Dans un genre littéraire où l’innovation formelle ou technique demeure rare, elle n’hésite pas à proposer une approche littéraire assez radicalement différente de celles dominant actuellement le champ.

Nuit bleue - Charybde27
Article Original

Chastity Riley est procureur au parquet de Hambourg. Tombée en disgrâce du fait du dénouement disons « gênant » d’une affaire précédente (dans laquelle se trouvait impliqué son supérieur), elle est désormais affectée exclusivement au suivi des victimes de crimes et délits. Justement, un homme anonyme et taciturne vient d’être amené à l’hôpital, après un passage à tabac allant très loin dans les règles de l’art. Déployant sa personnalité très particulière, elle parvient à nouer une forme de relation avec ce dur-à-cuire qui ne semble pourtant pas vouloir s’en laisser conter. Pendant ce temps, son ami l’ex-inspecteur Faller, tout fraîchement retraité, semble vouloir secrètement reprendre ses anciennes investigations sur le principal criminel de Hambourg, désormais réputé rangé des voitures et au-dessus de tout soupçon, parfaitement inséré dans la haute société de la Ville-État. Lorsqu’en supplément une puissante vague de crystal-meth venue des confins de la Tchéquie semble devoir déferler prochainement sur la ville, Chas va mobiliser l’ensemble de ses ressources si peu orthodoxes pour faire face…

Il faut absolument rendre grâce à la nouvelle collection Fusion, dédiée au polar, des éditions de L’Atalante, pour nous avoir offert la découverte de cette enquêtrice judiciaire réellement pas comme les autres. Dans un contexte allemand qui nous est souvent peu familier, et avec toutes les spécificités de la grande ville portuaire qu’est Hambourg, Simone Buchholz a créé en 2008 un personnage largement hors normes – il faut peut-être bien remonter jusqu’à la Sharon McCone de Marcia Muller, apparue en 1977, pour approcher un tel phénomène -, fille d’une secrétaire allemande et d’un officier américain, investigatrice ayant un gosier nettement en pente et une vie sentimentale oscillant entre le complexe et l’agité, se sentant absolument gauche vis-à-vis de la société et de ses convenances, mais extraordinairement inventive pour en circonvenir les écueils. Nuit bleue, publié en 2016, et traduit en 2021 en français (fort solidement malgré quelques menues maladresses à propos de football) par Claudine Layre, est le sixième épisode (on pourra à bon droit se demander pourquoi l’éditeur français, à la main ici si heureuse, a néanmoins choisi de nous propulser directement au-delà des cinq premiers) de cette série au succès à mon sens très mérité.

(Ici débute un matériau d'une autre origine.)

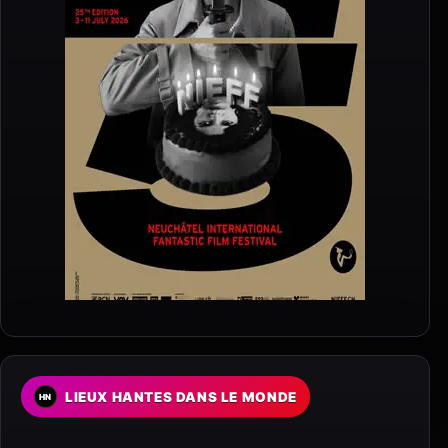
LIEUX HANTES DANS LE MONDE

Surtout, l’écriture de Simone Buchcholz, son utilisation redoutable du récit à la première personne, des idiosyncrasies propres à chaque personnage, des tics et des sous-entendus, comme de techniques presque expérimentales pour conduire, par exemple, les flashbacks, impressionne et réjouit : dans un genre littéraire où l’innovation formelle ou technique demeure rare (les émules de David Peace y semblent toujours minoritaires aujourd’hui), elle n’hésite pas à proposer une approche littéraire assez radicalement différente de celles dominant actuellement le champ.